Das Urteil des Landgerichts Köln vom 10.02.2015, Az: 5 O 372/14, wird abgeändert.

Die Beklagte wird verurteilt, an die Klägerin 1.217,11 EUR nebst Zinsen in Höhe von 5 Prozentpunkten über dem jeweiligen Basiszinssatz seit dem 26.09.2014 zu zahlen.

Die Beklagte wird ferner verurteilt, die Klägerin von Gebührenansprüchen der Rechtsanwälte E, M & Partner aufgrund der außergerichtlichen Rechtsverfolgung in Höhe von 201,71 EUR brutto freizustellen.

Die Kosten des Rechtsstreits hat die Beklagte zu tragen.

Das Urteil ist vorläufig vollstreckbar.

Die Revision wird nicht zugelassen.

Der Streitwert für die Berufungsinstanz wird auf 1.217,11 EUR festgesetzt.
Gründe
I.

Von der Darstellung des Tatbestandes wird nach §§ 540 Abs. 2, 313a Abs. 1 ZPO, § 26 Nr. 8 EGZPO abgesehen.

II.

Die zulässige Berufung der Klägerin ist in der Sache in vollem Umfang begründet.

1. Entgegen der Auffassung des Landgerichts steht der Klägerin aufgrund der am 09.06.2014 erfolgten Beschädigung ihres Kraftfahrzeugs durch den Sturz der vor ihrem Wohnhaus gepflanzten, im Eigentum der Beklagten stehenden Scheinakazie gegen die Beklagte ein Anspruch aus Amtshaftung nach § 839 Abs. 1 BGB in Verbindung mit Art. 34 Satz 1 GG in Höhe von 1.217,11 EUR zu.

a. Der Beklagten fällt eine Amtspflichtverletzung zur Last, da sie der ihr unstreitig obliegenden Straßenverkehrssicherungspflicht nicht hinreichend nachgekommen ist.

Die Beklagte als Straßenverkehrssicherungspflichtige für den hier fraglichen Bereich hat gemäß § 9 a Abs. 1 S. 2 StrWG NW in Ausübung hoheitlicher Tätigkeit die Pflicht, die Verkehrsteilnehmer möglichst wirksam vor solchen Gefahren zu schützen, die von Straßenbäumen – etwa durch Umstürzen oder Abknicken der Baumstämme oder durch Astbrüche – ausgehen. Sie muss deshalb Bäume oder Teile derselben, die den Verkehr gefährden, entfernen.

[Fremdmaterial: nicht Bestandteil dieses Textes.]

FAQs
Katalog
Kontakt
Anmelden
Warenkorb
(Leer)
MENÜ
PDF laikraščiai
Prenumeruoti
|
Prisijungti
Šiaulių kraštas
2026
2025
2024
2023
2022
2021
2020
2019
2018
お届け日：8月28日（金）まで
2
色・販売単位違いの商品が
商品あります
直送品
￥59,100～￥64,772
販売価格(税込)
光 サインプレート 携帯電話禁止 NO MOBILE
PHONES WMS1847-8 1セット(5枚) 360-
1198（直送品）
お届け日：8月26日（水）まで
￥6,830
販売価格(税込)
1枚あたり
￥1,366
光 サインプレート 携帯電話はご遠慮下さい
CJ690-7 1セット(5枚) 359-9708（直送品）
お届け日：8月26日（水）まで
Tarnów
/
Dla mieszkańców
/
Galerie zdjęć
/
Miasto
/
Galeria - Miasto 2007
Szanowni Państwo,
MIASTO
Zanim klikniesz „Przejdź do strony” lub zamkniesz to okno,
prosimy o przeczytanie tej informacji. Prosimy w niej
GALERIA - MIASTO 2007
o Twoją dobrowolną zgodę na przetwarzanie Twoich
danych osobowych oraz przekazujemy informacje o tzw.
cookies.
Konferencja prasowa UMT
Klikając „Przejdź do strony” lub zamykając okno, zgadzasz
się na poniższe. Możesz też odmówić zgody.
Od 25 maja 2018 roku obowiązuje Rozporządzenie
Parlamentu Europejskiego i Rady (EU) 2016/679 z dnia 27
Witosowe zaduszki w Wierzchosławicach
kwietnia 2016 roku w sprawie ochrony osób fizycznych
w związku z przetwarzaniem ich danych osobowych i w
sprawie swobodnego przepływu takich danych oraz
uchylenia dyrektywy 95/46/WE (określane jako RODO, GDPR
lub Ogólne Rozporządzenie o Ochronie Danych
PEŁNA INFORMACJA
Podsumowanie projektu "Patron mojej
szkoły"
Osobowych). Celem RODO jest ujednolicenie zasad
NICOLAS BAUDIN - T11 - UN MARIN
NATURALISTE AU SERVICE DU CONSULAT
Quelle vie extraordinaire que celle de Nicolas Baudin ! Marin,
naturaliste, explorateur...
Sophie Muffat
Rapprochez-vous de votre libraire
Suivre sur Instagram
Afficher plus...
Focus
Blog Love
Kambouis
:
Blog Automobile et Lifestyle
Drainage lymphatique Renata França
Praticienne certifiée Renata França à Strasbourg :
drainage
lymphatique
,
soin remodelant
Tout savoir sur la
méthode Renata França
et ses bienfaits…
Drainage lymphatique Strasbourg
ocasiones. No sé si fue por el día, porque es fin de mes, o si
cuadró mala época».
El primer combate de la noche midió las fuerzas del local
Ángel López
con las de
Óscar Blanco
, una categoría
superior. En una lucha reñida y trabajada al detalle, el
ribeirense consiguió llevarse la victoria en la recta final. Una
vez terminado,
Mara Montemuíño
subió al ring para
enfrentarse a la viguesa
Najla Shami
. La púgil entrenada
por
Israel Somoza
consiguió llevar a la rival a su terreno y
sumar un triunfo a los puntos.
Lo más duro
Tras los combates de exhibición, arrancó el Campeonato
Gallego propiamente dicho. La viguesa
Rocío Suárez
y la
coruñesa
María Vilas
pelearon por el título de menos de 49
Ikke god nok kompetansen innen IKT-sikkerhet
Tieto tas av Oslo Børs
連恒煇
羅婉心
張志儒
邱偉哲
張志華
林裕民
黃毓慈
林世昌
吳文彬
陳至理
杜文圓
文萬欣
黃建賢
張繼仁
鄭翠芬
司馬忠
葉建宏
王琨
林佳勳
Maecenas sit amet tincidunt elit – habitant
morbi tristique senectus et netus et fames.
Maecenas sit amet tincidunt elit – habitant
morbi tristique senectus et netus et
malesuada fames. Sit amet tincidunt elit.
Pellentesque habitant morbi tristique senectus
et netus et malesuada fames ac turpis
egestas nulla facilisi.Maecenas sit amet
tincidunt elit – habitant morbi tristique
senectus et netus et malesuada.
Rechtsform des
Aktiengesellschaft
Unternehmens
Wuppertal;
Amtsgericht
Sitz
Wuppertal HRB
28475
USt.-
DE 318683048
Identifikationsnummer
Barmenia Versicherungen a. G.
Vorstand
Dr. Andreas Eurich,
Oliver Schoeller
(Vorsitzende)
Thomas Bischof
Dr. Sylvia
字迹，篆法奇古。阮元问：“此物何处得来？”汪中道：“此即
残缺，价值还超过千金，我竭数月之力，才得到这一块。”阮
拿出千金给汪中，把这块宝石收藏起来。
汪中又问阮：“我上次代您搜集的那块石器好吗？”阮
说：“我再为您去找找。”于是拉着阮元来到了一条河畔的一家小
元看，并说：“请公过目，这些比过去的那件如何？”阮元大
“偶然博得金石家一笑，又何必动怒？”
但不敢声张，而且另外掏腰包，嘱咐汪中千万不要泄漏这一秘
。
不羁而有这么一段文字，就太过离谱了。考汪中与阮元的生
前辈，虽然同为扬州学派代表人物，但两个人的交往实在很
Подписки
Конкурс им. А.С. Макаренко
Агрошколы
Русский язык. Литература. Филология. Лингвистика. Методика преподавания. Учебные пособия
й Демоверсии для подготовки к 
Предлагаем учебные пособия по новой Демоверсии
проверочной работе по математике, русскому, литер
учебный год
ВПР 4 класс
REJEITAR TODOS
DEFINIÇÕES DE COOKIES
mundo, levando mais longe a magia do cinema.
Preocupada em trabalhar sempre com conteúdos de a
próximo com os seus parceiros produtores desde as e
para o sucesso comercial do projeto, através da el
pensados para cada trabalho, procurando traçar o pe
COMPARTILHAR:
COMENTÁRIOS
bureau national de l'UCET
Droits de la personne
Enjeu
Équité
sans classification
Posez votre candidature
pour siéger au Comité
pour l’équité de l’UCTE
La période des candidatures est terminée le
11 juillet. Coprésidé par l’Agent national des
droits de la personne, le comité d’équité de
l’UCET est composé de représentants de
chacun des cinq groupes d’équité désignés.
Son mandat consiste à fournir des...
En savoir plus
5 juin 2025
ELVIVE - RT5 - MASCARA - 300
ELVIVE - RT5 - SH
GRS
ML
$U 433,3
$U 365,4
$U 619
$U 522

Allerdings ist nicht jede von einem Baum ausgehende Gefahr von außen erkennbar. Deshalb kann etwa eine vorsorgliche Entfernung sämtlicher Bäume aus der Nähe von Straßen und Gehwegen nicht verlangt werden, denn der Verkehr muss gewisse Gefahren, die nicht durch menschliches Handeln entstehen, sondern auf Gegebenheiten oder Gewalten der Natur beruhen, als unvermeidbar hinnehmen. Eine Verletzung der Verkehrssicherungspflicht liegt in solchen Fällen deshalb nur dann vor, wenn Anzeichen verkannt oder übersehen worden sind, die nach der Erfahrung auf eine weitere Gefahr durch den Baum hinwe[…]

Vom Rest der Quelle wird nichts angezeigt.